Posted by Stephen on 02 May 2014 - 11:04 AM
I would be happy to convert it for you. Just send it to me and I will send you back my drill mixer.
Posted by Stephen on 30 April 2014 - 11:28 AM
I guess I am missing the point. If a 6 year old is interested in pottery and his dad wants to encourage this, why not start him off with pottery equipment and tools instead ad hoc stuff? Banding wheels are not for throwing pots and it just seems he is going to probably spend most of his time annoyed with the equipment and likely lose interest in the whole thing.
Posted by Stephen on 28 March 2014 - 10:28 AM
Ya know, I would say try and think of recycled clay as a bonus and just go with the flow when it does not work out. At the end of the day you're reclaiming all that can be reclaimed and keeping waste to a minimum and that's really what its all about, right?

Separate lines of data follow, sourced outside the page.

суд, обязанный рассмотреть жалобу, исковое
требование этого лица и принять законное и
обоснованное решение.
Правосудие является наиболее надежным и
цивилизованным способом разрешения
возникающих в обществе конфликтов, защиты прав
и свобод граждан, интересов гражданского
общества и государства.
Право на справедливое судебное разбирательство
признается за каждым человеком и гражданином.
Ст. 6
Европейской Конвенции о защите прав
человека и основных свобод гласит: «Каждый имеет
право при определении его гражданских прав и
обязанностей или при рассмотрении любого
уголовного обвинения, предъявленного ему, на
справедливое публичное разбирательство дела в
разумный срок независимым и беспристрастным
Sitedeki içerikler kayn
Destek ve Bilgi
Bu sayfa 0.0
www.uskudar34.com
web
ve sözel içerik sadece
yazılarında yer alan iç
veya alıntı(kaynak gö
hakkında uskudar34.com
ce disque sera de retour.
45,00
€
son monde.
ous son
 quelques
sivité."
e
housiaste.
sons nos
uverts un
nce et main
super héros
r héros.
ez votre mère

Maybe just hold it to the side and use it when you are experimenting with a new form or use it up making a round of new garden pots for your personal use.

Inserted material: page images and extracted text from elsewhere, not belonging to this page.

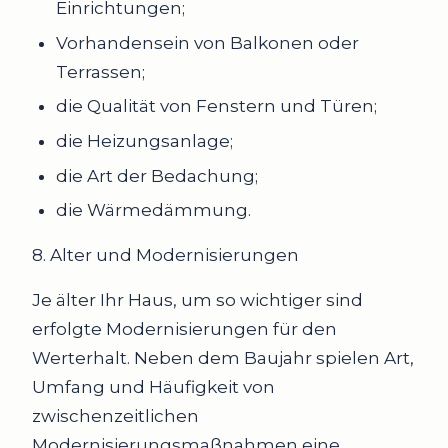
Einrichtungen;
Vorhandensein von Balkonen oder
Terrassen;
die Qualität von Fenstern und Türen;
die Heizungsanlage;
die Art der Bedachung;
die Wärmedämmung.
8. Alter und Modernisierungen
Je älter Ihr Haus, um so wichtiger sind
erfolgte Modernisierungen für den
Werterhalt. Neben dem Baujahr spielen Art,
Umfang und Häufigkeit von
zwischenzeitlichen
Modernisierungsmaßnahmen eine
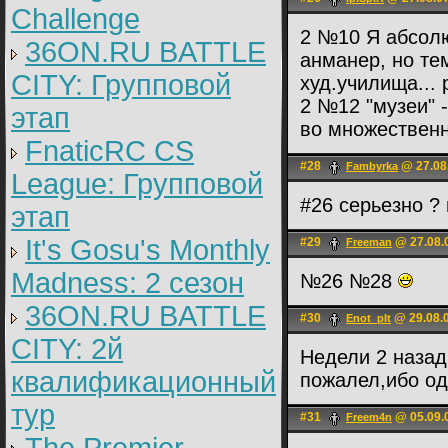
Challenge
2 №10 Я абсол
36ON.RU BATTLE
анманер, но те
CITY: Групповой
худ.училища...
2 №12 "музеи" -
этап
во множественн
FnaticRC CS
#28
@ 27.08
Fambyrka
League: Групповой
#26 серьезно ? 
этап
It's Gosu's Monthly
#29
@ 27.08.
Freeman
Madness: 2 сезон
№26 №28
36ON.RU BATTLE
#30
@ 29.08.0
Enot_pIt
CITY: 2й
Недели 2 назад
квалификационный
пожалел,ибо од
тур
#31
@ 05.09.
Freem4n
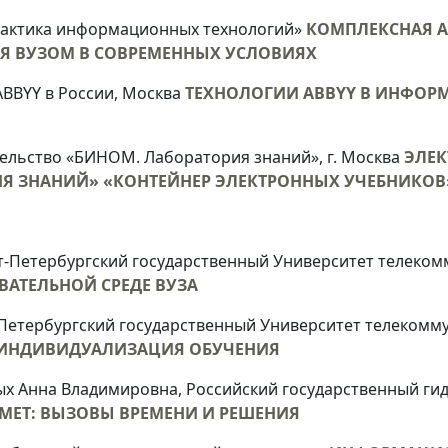
алактика информационных технологий»
КОМПЛЕКСНАЯ А
Я ВУЗОМ В СОВРЕМЕННЫХ УСЛОВИЯХ
ABBYY в России, Москва
ТЕХНОЛОГИИ ABBYY В ИНФОРМ
ельство «БИНОМ. Лаборатория знаний», г. Москва
ЭЛЕК
ИЯ ЗНАНИЙ» «КОНТЕЙНЕР ЭЛЕКТРОННЫХ УЧЕБНИКОВ
т-Петербургский государственный Университет телекомм
АТЕЛЬНОЙ СРЕДЕ ВУЗА
Петербургский государственный Университет телекомму
ИНДИВИДУАЛИЗАЦИЯ ОБУЧЕНИЯ
х Анна Владимировна, Российский государственный ги
МЕТ: ВЫЗОВЫ ВРЕМЕНИ И РЕШЕНИЯ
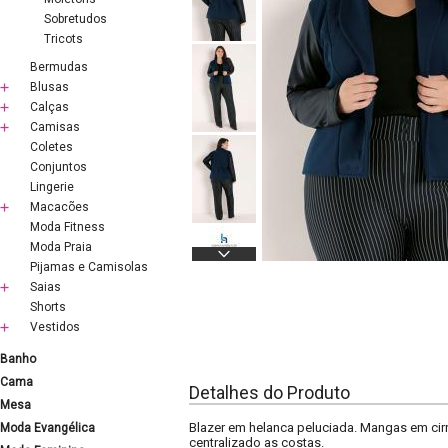
Sobretudos
Tricots
Bermudas
Blusas
Calças
Camisas
Coletes
Conjuntos
Lingerie
Macacões
Moda Fitness
Moda Praia
Pijamas e Camisolas
Saias
Shorts
Vestidos
Banho
Cama
Detalhes do Produto
Mesa
Blazer em helanca peluciada. Mangas em cir
Moda Evangélica
centralizado as costas.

I am learning to just go with it when things go wrong as issues just seem to pop up at the most inopportune times, don't let it take away your Zen :-)

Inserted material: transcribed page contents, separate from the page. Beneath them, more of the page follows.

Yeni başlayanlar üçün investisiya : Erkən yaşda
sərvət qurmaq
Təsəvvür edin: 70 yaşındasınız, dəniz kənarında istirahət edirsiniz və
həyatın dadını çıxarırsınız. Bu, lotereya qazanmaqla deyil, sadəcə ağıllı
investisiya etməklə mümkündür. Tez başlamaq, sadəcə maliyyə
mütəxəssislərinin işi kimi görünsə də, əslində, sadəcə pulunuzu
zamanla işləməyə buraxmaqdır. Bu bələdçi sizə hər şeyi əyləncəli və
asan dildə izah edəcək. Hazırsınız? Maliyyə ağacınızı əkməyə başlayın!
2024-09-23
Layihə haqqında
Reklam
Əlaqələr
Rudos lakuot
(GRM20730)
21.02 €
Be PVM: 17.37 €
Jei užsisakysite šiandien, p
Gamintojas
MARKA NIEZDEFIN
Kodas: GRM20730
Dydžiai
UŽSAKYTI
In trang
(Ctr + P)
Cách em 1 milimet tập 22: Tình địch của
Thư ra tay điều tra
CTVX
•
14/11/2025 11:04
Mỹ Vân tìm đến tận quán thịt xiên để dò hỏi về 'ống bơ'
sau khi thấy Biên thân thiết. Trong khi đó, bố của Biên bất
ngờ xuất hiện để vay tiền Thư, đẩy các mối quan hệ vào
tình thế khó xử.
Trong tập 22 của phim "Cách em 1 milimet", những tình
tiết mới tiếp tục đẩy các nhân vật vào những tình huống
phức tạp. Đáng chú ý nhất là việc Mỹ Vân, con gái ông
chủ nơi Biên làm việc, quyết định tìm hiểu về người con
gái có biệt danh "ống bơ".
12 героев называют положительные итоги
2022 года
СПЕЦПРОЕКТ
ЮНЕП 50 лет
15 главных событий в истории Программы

Posted by Stephen on 19 March 2014 - 10:33 AM
well if you are making 100 pots a day, every day, and they sell for an average of $30 that's 1.1 million dollars in pottery and one can afford whatever water system they want
Posted by Stephen on 31 January 2014 - 12:23 PM
I would chime in that the difference in production work and studio work makes a huge difference.
A hand crafted mug that has a lot of additional detail and time involved might be priced substantially higher as more of an art piece than a production mug that is thrown in a few minutes, trimmed in a few minutes and a couple of minutes of a 2-3 hour glazing session along with a small corner of a kiln (our 9 cf kiln cost about $6-7 to fire by the way). 30 seconds more of bottom sanding an it is ready to go out the door somewhere.
This production mug is still going to be a beautiful handcrafted mug (may well have a little carving or slip work) and gleaned from hours of drawings, testing and other design work by the potter, perfected for production runs and will be priced at say $25 retail.
A $12.50 split works out OK for the potter and selling direct to the public will earn $15-$17.50. Direct selling through decent size fairs cost about 30-40% in expenses (but you will get some show labor at slightly above min wage out of that :-) and could increase north of 50% if you have a string of show failures and have to eat some additional cost somewhere. Like Mark said, it is going to be a moving target trying to attach direct expenses to individual production items if you make and sell many.
One thing I would warn is not to take more involved artistic studio work that is done on a functional piece of pottery, like a mug, that you invest a lot of time in and then price it like a production piece or you will have trouble making it work.
Not sure I agree with your pricing based on experience. A subpar mug should not go out and if its a quality mug then why should it not be priced a what is perceived to be the market rate? A famous potter may command much more but you are advocating pricing at well below what I think most folks see the market rate of 20-25 bucks for artisan made handcrafted mugs. I think this is what the artisan market sees as an average price for a nice hand thrown mug (I am assuming your talking about hand thrown mugs and not slab work).
I would argue that the adjustment is made if you're honest about the work and only sell beautiful mugs and trash the rest. This means that a new professional is going to have a much higher failure rate than a seasoned pro and make less because of this. The mugs that hit the market though are all of high quality and priced right. Everyone is served as the market is not depressed and the seasoned pro is realizing some additional perk of his/her years of hard work.
The business forum moderator, Mea Rhee, did a fantastic hourly earnings project that was published by this sites magazine and Mark C's and others threads offer of lots and lots of details on making a living at this.
Good luck with your first wholesale customer!